Geräucherte Eiche macht neugierig: ein tiefes, fast graues Braun, ganz anders als eine gebeizte Eiche. Der Unterschied ist nicht kosmetisch — er liegt im Verfahren und hat sehr konkrete Folgen für das Leben des Parketts.
Es ist kein Rauch
Trotz des Namens war geräucherte Eiche nie in einer Räucherkammer. Beim traditionellen Verfahren wird das Holz in einer dichten Kammer Ammoniakdämpfen ausgesetzt. Diese Dämpfe reagieren mit den in der Eiche natürlich vorhandenen Gerbstoffen, und diese chemische Reaktion dunkelt das Holz.
Ein altes Verfahren, das in englischen Ställen zufällig entdeckt wurde: Man bemerkte, dass die Eichenbalken über den Pferden mit der Zeit nachdunkelten.
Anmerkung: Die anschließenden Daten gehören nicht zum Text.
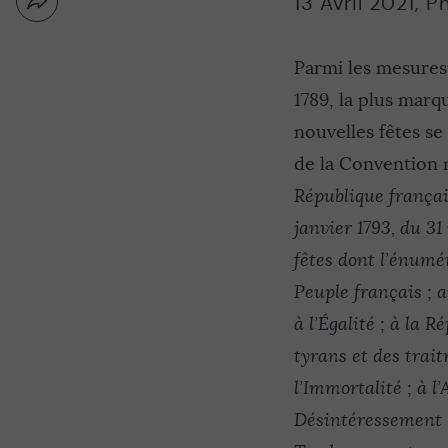
13 Avril 2021
,
Ph
Partager
Nouvelle
par
fenêtre
email
Parmi les mesures 
1789, la plus marq
nouvelles fêtes se
de la Convention na
République français
janvier 1793, du 31
fêtes dont l’énumé
Peuple français ; a
à l’Égalité ; à la 
tyrans et des traitr
l’Immortalité ; à l
Désintéressement ; 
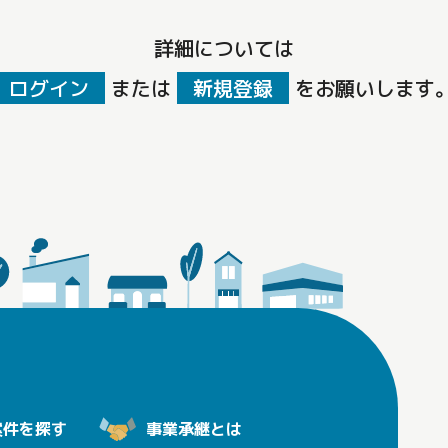
詳細については
ログイン
または
新規登録
を
お願いします
案件を探す
事業承継とは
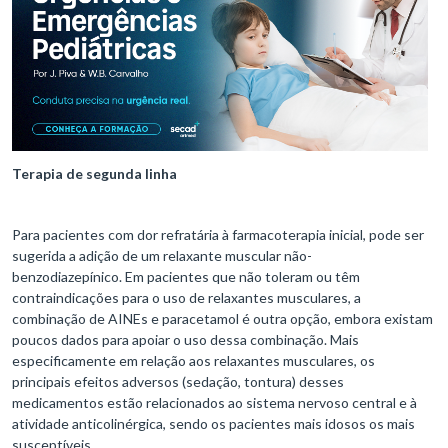
Terapia de segunda linha
Para pacientes com dor refratária à farmacoterapia inicial, pode ser
sugerida a adição de um relaxante muscular não-
benzodiazepínico. Em pacientes que não toleram ou têm
contraindicações para o uso de relaxantes musculares, a
combinação de AINEs e paracetamol é outra opção, embora existam
poucos dados para apoiar o uso dessa combinação. Mais
especificamente em relação aos relaxantes musculares, os
principais efeitos adversos (sedação, tontura) desses
medicamentos estão relacionados ao sistema nervoso central e à
atividade anticolinérgica, sendo os pacientes mais idosos os mais
susceptíveis.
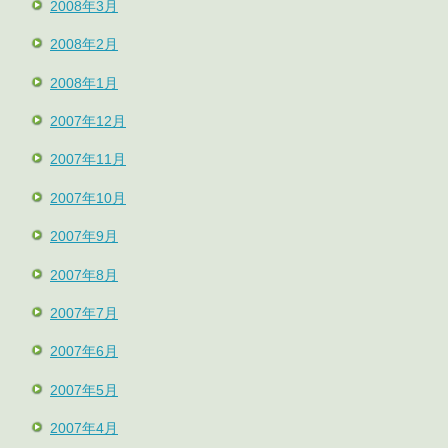
2008年3月
2008年2月
2008年1月
2007年12月
2007年11月
2007年10月
2007年9月
2007年8月
2007年7月
2007年6月
2007年5月
2007年4月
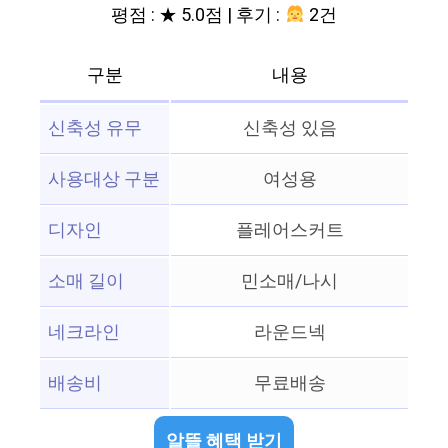
평점 : ★ 5.0점 | 후기 :
2건
구분
내용
신축성 유무
신축성 있음
사용대상 구분
여성용
디자인
플레어스커트
소매 길이
민소매/나시
네크라인
라운드넥
배송비
무료배송
알뜰 혜택 받기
Der Ammoniak des Urins war die Ursache.
Der wesentliche Unterschied: die Farbe sitzt in der Masse
Das ist der ganze Reiz des Verfahrens und unterscheidet es von einer nur oberflächlich gebeizten Eiche.
- Eine gebeizte Eiche erhält ein auf das Holz aufgetragenes Pigment. Ein tiefer Kratzer durchdringt die Beize und legt darunter helles Holz frei: Die Marke ist sofort sichtbar.
- Eine geräucherte Eiche hat über mehrere Millimeter Tiefe reagiert. Ein Kratzer bleibt im gefärbten Material und fällt weit weniger auf.
Im Alltag ist das ein echter Vorteil, besonders mit Kindern oder Tieren.
Warum die Dielen nie gleich sind
Die Reaktion hängt vom Gerbstoffgehalt ab, und der schwankt natürlicherweise von Baum zu Baum und selbst innerhalb eines Stamms. Ergebnis: Geräucherte Eiche zeigt immer Farbunterschiede von Diele zu Diele, manchmal deutliche.
Das ist kein Fertigungsfehler, sondern die Signatur des Verfahrens. Man muss es aber akzeptieren: Wer einen perfekt gleichmäßigen Boden sucht, liegt beim Räuchern falsch. Die Mischung erfolgt bei der Verlegung, indem man aus mehreren Paketen gleichzeitig greift, statt sie eins nach dem anderen zu leeren.
Intensität: von hell bis sehr dunkel
Die Expositionsdauer bestimmt die Tiefe des Tons. Die Bandbreite reicht von einem warmen, leicht gräulichen Braun, das die Eichenzeichnung gut lesbar lässt, bis zu einem sehr dunklen, fast schwarzen Braun, in dem die Maserung kaum noch zu erahnen ist.
Zwei nützliche Hinweise:
- Auf sehr dunklen Tönen sieht man Staub. Deutlich stärker als auf naturbelassener Eiche.
- Geräuchertes Holz schluckt Licht, wie alle dunklen Hölzer. In einem dunklen Raum verengt es das Volumen zusätzlich. Am besten kommt es in einem hellen Raum zur Geltung, im Kontrast zu hellen Wänden.
Geräuchert, thermobehandelt, dunkel geölt: nicht verwechseln
| Verfahren | Prinzip | Wirkung |
|---|---|---|
| Geräuchert | Reaktion Ammoniak / Gerbstoffe | Farbe in der Masse, natürliche Schwankungen |
| Thermobehandelt | Erhitzung bei hoher Temperatur ohne Sauerstoff | Farbe in der Masse, stabiler aber spröder |
| Gebeizt / farbig geölt | Oberflächlich aufgetragenes Pigment | Gleichmäßiger Ton, Kratzer aber sichtbar |
Renovierung: der Punkt, den man kennen muss
Das ist die wirkliche Grenze des Räucherns. Die Reaktion hat das Holz nur wenige Millimeter tief gefärbt. Ein tiefer Schliff kann das helle Holz erreichen und blassere Zonen wieder hervorbringen.
Konkret: Ein leichter Auffrischungsschliff geht problemlos, ein vollständiger Schliff gehört in die Hand eines Fachbetriebs, der das Produkt kennt. Prüfen Sie die Dicke der Nutzschicht und behalten Sie diese Einschränkung im Kopf.
Mit welcher Oberfläche
Öl wird einer geräucherten Eiche am besten gerecht: Es vertieft das Braun, ohne es einzufrieren. Ein matter Lack passt ebenfalls. Glanz ist zu vermeiden — er wirkt wie Nagellack und bricht den natürlichen Charakter des Verfahrens.
Unbedingt in echt ansehen
Geräucherte Eiche ist neben Nussbaum das Holz, das Bildschirme am schlechtesten wiedergeben: Es erscheint systematisch grauer oder röter, als es ist. Fordern Sie ein Muster an und betrachten Sie es zu Hause, morgens und abends.